This is part of WTOP’s continuing coverage of people making a difference from our community authored by Stephanie Gaines-Bryant. Read more of that coverage.
Arcadia in Greek mythology is known as a pastural paradise where there’s enough for everyone, including plants, animals and humans. One Alexandria, Virginia, farm said that’s what it’s trying to create: “a place of plenty, inclusion and community.”
Pamela Hess, executive director of the nonprofit Arcadia Center for Sustainable Food and Agriculture, said the farm — located on the grounds of Woodlawn Estate with the Pope-Leighey House — is asking for volunteers each Monday from 1 p.m. to 4 p.m. throughout this harvest season.
“If you want to learn how to grow your own food, there’s no better way there’s no better way than to do that next to a professional,” Hess said.
Hess said their mission is to cultivate vibrant local food systems that prioritize health equity and sustainability from the farm forward to local families by making fresh, healthy food affordable and convenient to those in neighborhoods who don’t otherwise have access to it.
Through their mobile market program, they distribute hundreds of thousands of servings of fresh, healthy foods that serve D.C. and Hybla Valley, Virginia, neighborhoods, Hess said.
“[It’s] a public health mission, it’s an environmental mission and it’s a food justice mission,” she said.
Hess said there are also mental health benefits for people who volunteer in the D.C. region and lead hectic lives.
“We know by science that there are actually benefits to having your hands in the soil and doing that work,” she said, adding that being part of your food’s growth cycle is a transformative experience for all humans, especially children.

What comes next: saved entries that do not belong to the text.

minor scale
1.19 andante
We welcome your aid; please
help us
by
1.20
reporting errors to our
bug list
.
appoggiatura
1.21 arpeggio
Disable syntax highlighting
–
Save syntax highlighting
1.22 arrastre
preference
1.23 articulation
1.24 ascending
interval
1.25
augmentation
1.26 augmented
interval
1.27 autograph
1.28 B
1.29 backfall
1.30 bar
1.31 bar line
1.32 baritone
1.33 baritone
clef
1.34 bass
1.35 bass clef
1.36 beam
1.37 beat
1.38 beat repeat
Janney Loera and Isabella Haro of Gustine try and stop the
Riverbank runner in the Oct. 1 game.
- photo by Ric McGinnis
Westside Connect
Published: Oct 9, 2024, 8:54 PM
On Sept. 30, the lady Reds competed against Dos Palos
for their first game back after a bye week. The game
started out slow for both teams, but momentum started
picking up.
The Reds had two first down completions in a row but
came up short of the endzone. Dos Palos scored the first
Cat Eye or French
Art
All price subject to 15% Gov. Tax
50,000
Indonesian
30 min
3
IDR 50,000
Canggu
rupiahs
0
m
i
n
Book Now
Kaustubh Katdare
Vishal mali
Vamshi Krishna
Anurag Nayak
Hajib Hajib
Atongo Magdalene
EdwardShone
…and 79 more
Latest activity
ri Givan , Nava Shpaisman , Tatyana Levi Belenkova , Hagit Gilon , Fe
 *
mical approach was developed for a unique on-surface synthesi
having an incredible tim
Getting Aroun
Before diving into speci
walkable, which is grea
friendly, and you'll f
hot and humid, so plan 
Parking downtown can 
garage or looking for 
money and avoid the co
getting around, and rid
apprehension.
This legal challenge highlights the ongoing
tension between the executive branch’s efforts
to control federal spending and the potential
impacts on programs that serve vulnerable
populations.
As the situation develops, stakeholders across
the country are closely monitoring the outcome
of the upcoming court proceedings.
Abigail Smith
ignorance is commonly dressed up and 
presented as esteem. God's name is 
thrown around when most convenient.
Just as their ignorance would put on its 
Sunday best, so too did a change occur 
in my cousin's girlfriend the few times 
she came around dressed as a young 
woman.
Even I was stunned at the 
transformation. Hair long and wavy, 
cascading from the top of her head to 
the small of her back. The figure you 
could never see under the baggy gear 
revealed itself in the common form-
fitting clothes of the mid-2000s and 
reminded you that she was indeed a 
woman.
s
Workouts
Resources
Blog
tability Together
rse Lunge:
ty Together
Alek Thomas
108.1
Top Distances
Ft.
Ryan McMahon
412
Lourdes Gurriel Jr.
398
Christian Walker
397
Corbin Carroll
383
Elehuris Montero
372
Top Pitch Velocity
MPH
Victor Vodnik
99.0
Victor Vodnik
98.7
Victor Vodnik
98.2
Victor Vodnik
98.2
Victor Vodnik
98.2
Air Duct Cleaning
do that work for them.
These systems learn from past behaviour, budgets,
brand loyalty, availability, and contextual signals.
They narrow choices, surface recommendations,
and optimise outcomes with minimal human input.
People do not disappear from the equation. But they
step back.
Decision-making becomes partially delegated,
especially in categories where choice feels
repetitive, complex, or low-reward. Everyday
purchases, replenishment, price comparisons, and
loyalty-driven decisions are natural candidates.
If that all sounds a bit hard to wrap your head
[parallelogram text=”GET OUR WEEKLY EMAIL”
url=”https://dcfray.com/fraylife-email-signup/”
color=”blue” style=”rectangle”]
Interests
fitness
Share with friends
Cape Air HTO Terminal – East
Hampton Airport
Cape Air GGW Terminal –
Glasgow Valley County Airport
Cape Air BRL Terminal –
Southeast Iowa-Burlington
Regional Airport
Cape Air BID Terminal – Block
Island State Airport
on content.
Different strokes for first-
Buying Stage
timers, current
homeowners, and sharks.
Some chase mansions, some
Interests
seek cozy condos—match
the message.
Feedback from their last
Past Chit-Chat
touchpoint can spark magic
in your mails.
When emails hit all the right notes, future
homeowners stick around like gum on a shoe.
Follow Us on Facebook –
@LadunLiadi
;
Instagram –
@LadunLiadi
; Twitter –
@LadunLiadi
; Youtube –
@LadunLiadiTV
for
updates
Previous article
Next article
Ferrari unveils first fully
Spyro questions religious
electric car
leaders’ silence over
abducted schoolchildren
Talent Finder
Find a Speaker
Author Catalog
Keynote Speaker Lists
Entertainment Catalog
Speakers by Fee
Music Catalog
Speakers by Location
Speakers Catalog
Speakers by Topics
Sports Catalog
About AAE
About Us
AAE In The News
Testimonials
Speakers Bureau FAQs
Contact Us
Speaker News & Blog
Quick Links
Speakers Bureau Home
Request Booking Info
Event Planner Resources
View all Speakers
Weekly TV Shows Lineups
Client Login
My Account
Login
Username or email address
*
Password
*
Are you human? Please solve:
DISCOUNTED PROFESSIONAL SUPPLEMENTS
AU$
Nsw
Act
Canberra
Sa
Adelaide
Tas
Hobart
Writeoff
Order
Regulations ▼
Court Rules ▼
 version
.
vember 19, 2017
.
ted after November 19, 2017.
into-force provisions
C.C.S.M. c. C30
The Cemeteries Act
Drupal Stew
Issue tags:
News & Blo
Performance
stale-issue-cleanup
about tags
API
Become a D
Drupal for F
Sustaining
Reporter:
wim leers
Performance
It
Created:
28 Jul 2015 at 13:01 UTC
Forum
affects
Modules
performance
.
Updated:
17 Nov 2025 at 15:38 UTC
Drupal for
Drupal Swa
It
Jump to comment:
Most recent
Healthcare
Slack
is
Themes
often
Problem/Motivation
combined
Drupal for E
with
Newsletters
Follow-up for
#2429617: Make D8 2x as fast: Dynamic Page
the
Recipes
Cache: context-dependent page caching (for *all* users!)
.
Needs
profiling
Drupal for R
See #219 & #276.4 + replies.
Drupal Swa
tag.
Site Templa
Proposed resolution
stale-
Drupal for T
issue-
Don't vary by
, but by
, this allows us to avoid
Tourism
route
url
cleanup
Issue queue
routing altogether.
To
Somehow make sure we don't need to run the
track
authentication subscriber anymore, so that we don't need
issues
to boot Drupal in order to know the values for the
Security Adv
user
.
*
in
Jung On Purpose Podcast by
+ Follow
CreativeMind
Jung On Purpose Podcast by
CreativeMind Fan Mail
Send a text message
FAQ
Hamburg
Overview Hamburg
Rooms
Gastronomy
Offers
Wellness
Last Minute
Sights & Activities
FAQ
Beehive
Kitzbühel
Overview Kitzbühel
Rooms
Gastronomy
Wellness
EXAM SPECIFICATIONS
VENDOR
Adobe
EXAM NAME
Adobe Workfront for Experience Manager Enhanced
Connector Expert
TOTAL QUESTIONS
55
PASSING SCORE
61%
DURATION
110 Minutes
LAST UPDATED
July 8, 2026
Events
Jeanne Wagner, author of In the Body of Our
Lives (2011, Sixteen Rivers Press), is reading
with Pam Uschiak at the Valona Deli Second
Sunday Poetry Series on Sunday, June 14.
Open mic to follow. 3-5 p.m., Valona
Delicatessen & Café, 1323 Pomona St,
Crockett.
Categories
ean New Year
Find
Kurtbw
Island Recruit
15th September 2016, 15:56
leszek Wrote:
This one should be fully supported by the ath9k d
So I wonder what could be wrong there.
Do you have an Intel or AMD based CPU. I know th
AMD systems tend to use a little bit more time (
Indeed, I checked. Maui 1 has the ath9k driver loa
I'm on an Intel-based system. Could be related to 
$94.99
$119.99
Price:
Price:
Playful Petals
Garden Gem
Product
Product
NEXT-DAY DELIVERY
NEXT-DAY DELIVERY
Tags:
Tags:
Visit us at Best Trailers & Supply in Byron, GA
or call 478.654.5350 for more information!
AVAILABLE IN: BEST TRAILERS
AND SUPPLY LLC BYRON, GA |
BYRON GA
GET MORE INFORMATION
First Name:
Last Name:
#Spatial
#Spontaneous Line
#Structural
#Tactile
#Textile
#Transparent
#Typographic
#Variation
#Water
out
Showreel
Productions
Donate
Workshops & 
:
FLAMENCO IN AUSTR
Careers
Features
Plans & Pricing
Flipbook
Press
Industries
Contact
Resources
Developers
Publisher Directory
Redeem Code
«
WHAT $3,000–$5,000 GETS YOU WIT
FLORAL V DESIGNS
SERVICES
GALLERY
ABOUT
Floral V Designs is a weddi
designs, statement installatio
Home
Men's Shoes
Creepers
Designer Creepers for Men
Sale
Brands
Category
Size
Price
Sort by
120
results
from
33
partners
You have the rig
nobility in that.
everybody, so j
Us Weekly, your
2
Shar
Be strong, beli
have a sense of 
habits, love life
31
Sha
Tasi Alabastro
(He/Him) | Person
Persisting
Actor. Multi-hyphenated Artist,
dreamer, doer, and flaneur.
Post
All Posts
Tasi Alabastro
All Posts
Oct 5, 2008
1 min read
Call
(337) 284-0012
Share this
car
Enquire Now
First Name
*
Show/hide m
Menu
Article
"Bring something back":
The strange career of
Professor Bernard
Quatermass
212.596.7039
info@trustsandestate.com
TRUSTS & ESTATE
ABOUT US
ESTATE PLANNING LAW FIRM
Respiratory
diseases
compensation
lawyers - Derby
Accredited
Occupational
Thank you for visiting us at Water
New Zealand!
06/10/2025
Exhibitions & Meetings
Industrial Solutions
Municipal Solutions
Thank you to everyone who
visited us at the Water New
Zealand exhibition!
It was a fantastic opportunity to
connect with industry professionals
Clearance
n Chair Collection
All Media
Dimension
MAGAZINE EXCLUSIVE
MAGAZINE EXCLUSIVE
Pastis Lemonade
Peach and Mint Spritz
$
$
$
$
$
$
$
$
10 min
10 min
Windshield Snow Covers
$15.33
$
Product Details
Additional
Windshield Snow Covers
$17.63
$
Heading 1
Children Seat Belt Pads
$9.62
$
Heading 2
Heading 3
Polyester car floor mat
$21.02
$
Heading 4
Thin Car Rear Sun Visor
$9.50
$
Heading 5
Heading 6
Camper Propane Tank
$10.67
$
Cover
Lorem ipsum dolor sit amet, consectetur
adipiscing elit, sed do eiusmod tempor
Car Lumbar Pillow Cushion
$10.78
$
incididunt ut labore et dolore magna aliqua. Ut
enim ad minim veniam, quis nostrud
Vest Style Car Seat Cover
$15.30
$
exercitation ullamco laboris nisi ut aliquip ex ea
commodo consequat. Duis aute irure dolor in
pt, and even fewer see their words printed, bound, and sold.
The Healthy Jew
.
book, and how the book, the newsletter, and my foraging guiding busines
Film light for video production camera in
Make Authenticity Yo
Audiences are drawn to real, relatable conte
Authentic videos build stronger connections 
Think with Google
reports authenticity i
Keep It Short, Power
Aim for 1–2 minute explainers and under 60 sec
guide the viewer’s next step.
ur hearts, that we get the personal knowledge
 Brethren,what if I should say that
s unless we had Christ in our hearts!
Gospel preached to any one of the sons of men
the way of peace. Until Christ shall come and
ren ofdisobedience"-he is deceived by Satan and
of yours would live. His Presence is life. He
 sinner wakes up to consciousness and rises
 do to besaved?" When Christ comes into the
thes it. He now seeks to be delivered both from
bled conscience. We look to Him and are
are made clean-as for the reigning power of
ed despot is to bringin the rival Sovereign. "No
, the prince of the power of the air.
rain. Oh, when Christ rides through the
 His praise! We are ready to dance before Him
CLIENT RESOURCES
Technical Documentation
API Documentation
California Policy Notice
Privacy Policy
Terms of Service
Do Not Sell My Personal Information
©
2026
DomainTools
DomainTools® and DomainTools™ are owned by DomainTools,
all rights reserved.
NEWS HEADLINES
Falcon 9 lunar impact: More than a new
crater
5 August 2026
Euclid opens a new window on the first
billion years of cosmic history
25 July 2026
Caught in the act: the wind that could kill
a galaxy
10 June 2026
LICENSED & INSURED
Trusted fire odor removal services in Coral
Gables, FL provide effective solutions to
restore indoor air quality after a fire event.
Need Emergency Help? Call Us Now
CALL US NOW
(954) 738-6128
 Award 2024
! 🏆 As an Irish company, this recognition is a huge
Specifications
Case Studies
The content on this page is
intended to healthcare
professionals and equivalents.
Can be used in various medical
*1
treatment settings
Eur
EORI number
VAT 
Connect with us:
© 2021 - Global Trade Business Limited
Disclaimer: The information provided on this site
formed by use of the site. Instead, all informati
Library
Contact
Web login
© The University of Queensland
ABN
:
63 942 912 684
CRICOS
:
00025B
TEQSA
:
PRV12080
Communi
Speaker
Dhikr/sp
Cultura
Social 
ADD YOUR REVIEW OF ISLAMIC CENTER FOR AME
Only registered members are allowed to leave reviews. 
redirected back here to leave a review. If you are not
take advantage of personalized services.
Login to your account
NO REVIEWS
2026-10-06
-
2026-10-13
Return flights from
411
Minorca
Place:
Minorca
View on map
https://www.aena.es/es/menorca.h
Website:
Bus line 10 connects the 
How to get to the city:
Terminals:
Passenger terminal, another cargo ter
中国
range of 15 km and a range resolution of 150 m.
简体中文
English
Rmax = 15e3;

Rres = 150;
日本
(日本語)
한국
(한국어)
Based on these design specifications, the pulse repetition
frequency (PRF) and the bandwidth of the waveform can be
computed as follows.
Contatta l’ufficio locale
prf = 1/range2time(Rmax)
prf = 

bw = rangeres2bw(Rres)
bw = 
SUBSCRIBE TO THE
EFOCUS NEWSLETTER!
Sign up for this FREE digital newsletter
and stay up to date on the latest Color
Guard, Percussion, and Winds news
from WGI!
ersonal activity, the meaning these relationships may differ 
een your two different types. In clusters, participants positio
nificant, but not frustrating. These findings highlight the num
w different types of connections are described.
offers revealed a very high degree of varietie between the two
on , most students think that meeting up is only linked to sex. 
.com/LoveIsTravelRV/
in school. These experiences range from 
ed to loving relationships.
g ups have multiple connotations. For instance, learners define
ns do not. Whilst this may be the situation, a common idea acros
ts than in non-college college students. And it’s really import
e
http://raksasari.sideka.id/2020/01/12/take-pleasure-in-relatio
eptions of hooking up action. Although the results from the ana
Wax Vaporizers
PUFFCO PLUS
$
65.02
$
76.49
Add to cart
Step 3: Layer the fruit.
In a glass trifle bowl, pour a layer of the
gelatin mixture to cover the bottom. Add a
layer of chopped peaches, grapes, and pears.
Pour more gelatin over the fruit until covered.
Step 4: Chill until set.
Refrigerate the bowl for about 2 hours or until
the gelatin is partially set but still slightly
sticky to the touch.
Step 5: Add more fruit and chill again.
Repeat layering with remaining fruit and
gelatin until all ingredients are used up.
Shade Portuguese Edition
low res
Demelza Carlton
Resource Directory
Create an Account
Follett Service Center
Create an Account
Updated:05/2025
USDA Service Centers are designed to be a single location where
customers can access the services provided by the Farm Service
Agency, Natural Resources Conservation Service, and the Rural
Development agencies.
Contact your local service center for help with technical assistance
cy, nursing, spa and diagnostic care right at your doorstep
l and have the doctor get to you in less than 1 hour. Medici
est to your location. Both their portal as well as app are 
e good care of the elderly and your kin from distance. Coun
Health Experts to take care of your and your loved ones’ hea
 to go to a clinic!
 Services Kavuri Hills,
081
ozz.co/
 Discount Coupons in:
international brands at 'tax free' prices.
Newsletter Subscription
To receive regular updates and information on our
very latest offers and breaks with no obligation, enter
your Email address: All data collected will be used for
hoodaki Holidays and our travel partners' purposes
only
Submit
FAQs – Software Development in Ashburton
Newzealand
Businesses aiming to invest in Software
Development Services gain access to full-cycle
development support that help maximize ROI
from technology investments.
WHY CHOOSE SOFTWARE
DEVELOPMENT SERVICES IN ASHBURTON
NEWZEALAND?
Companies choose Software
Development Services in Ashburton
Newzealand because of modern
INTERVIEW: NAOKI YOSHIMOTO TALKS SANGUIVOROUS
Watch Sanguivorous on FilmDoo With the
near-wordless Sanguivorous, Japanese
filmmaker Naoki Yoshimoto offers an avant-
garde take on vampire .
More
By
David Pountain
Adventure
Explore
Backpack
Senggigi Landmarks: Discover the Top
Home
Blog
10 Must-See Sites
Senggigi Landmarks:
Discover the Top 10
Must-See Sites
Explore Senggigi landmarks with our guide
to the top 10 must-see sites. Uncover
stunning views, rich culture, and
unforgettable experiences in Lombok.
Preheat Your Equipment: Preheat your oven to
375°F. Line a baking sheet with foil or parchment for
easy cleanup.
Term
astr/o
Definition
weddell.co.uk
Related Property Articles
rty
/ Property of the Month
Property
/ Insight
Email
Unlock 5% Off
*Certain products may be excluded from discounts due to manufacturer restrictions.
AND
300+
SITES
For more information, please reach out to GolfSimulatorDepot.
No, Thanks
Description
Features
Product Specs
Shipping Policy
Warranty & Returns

Learn more about volunteering opportunities and farm resources at the Arcadia Center for Sustainable Food and Agriculture by visiting ArcadiaFood.org or calling 571-384-8845. Visitors or volunteers can find the historic farm at 9000 Richmond Highway in Alexandria.
Arcadia Farm’s history
Hess said the Arcadia Farm was once a plantation owned by George Washington and was part of his Mount Vernon holdings — the Dogue Run Farm. She said he deeded the property that housed about 90 enslaved people to his granddaughter in 1805.
In 1840, Hess said, Washington’s granddaughter packed up the entire property, including the slaves, and moved to another farm because they could never grow enough food on the Arcadia Farm to feed everyone.
A Philadelphia-area timber company used to come down to the Arcadia property to buy the wood for giant clipper ships. Hess said that’s where the name Woodlawn came from.
The company was owned by Quaker abolitionists who had been looking for a farm to prove that the institution of slavery was bankrupt financially and morally while also creating a free labor system. According to Hess, the Quaker abolitionists subdivided the property and created the free town of Woodlawn, where they sold and rented land to Black and white farmers in the integrated community.
The entire Woodlawn Estate is owned by the National Trust for Historic Preservation, and the center operates on the farm as part of a landmark partnership with the Trust for public good, Hess said.